How can an empty slate be filled with the instructions for skilled movement without an intrinsic model of the skill to be learned?

Sensory feedback and the calculation of prediction errors are essential for skill learning.  While synaptic tagging and Hebbian plasticity are critical for learning, so is the generation of functional noise. Processes that tag and strengthen neuronal connections must operate therefore in fine balance with processes of structural diversification that might lead to altered connectivity. We view neurons as multilingual signaling centers that communicate with their targets using multiple means in parallel to regulate these divergent processes.

We use conditional genetic gain and loss of function and gene expression tracer strategies in conjunction with opto-genetic approaches to study the contribution of individual types of cell signaling factors expressed by the same neuron in the regulation of structural plasticity in mice during self-paced reinforcement learning.  We focus our attention on determining structural correlates of motor learning in the basal ganglia and the spinal cord.
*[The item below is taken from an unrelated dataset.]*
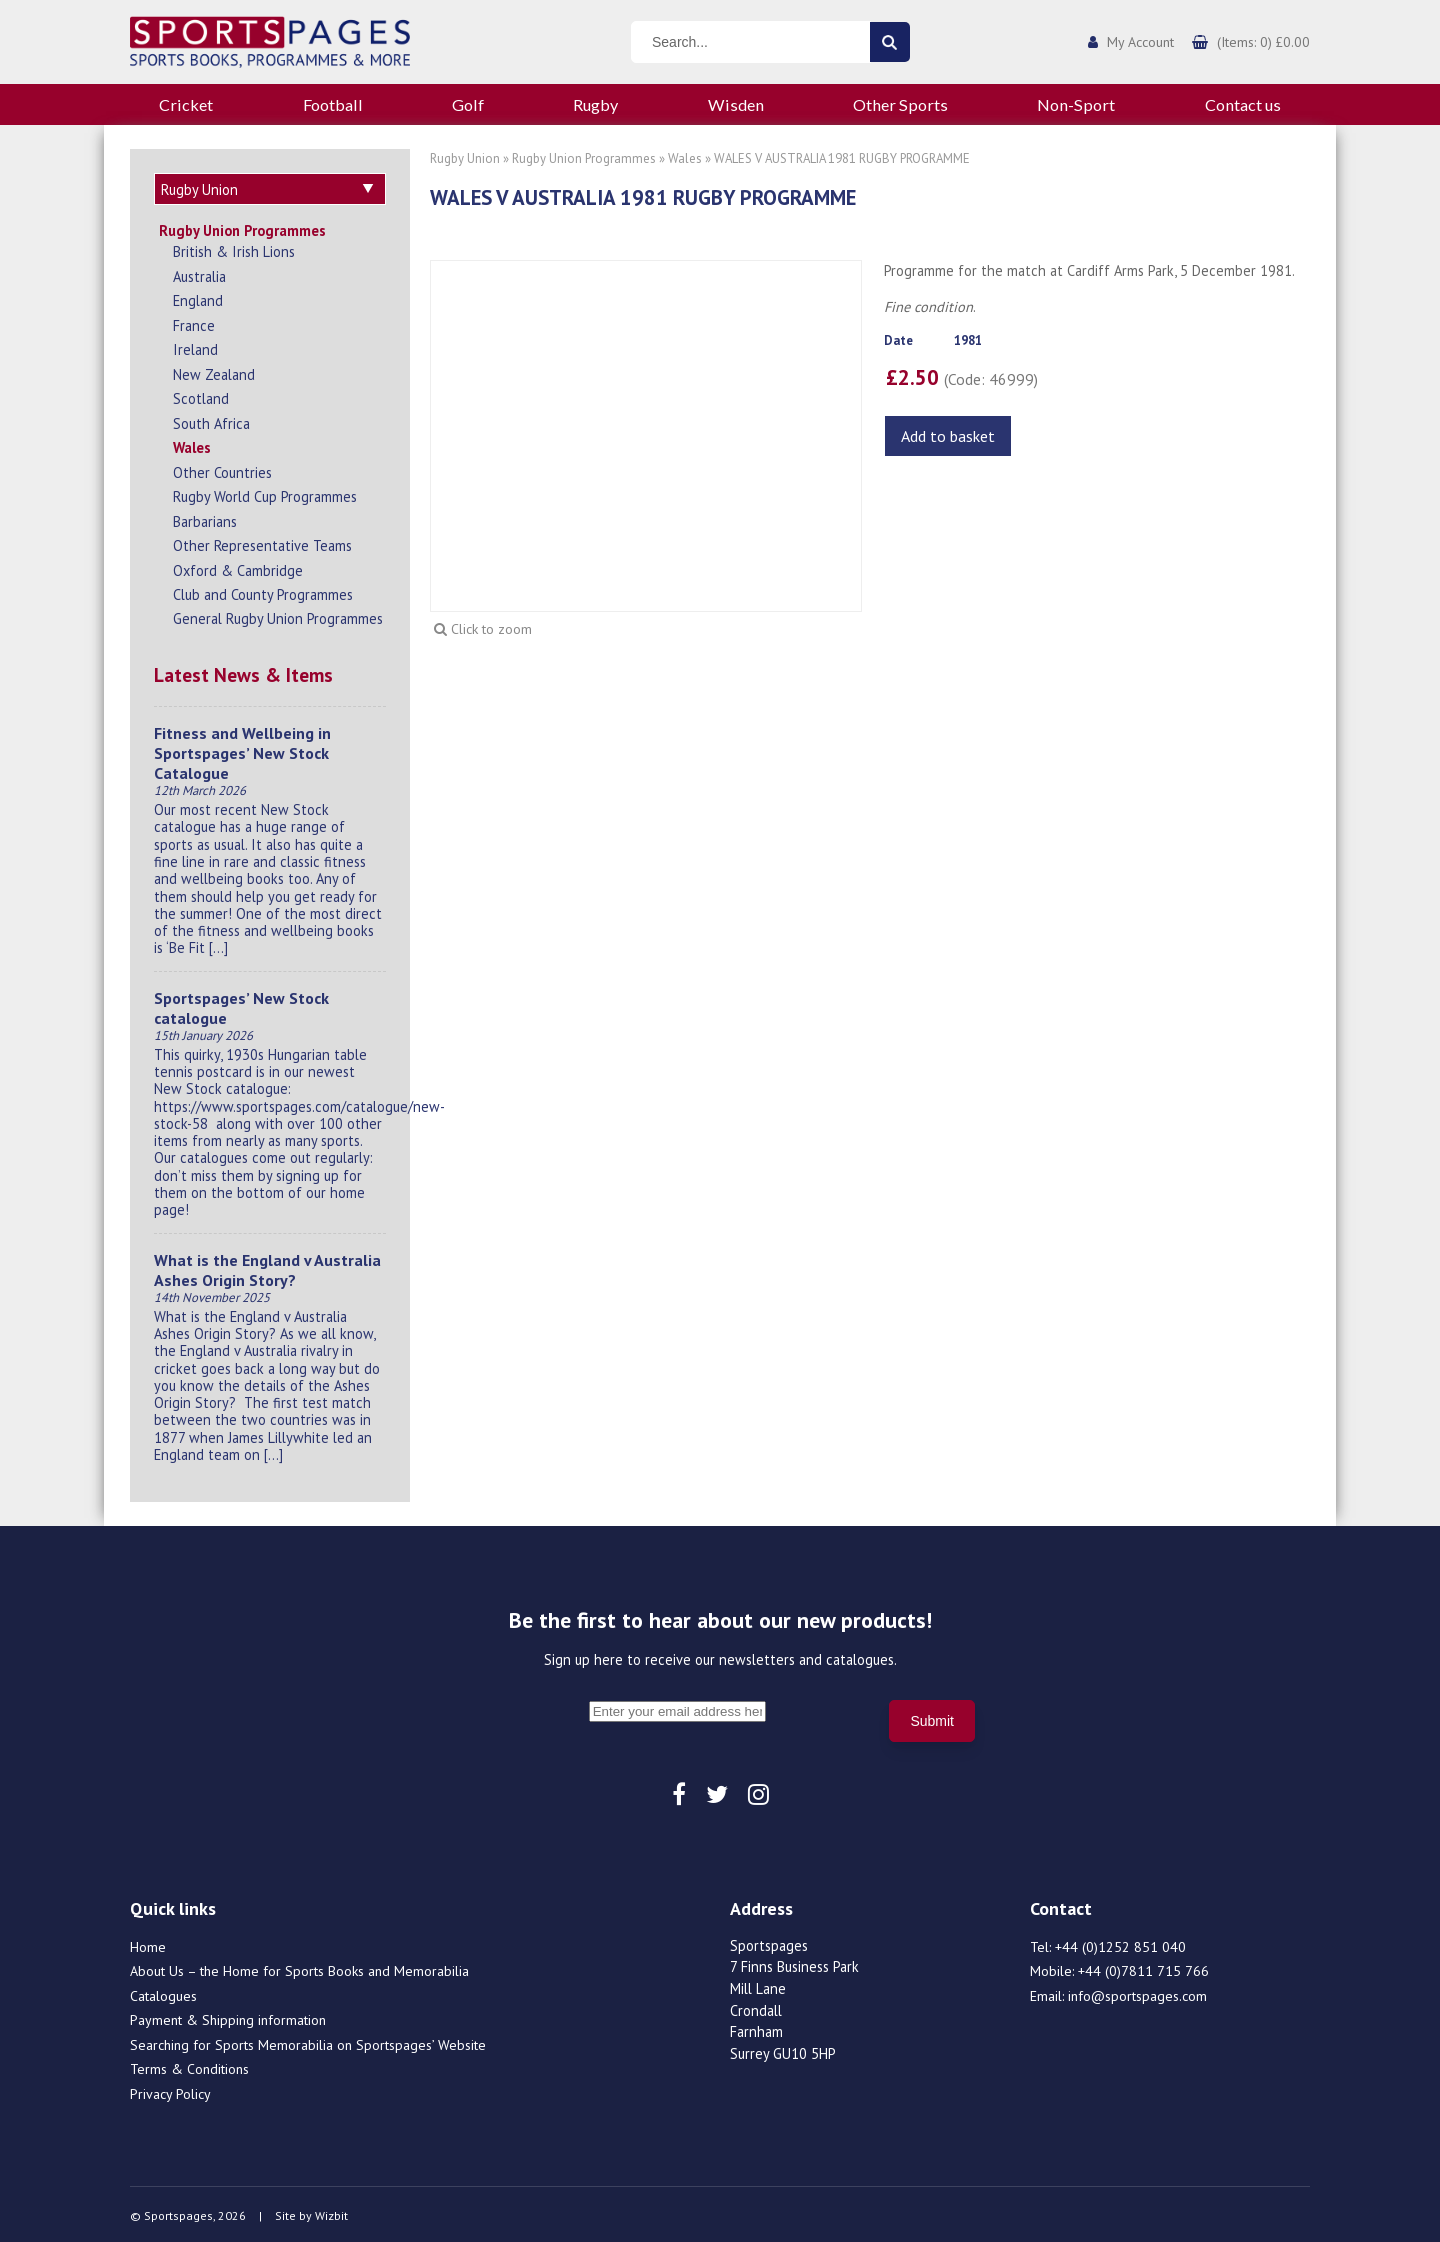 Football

Our basic research appears to be of relevance to diseases of the basal ganglia and for spinal cord injury and recovery. Basal ganglia diseases like Parkinson’s Disease or Schizophrenia are characterized by aberrant motor learning and proprioceptive feedback is critical for the establishment of compensatory movement pathways in the spinal cord upon injury. In the course of our work we established a novel progressive, genetic model of Parkinson’s Disease and discovered a novel approach to reduce the formation of dyskinesia. We also found that injured motor neurons and proprioceptive neurons impinge on the physiology of glia in their immediate environment including NG2 cells whose turnover is critical for motor learning.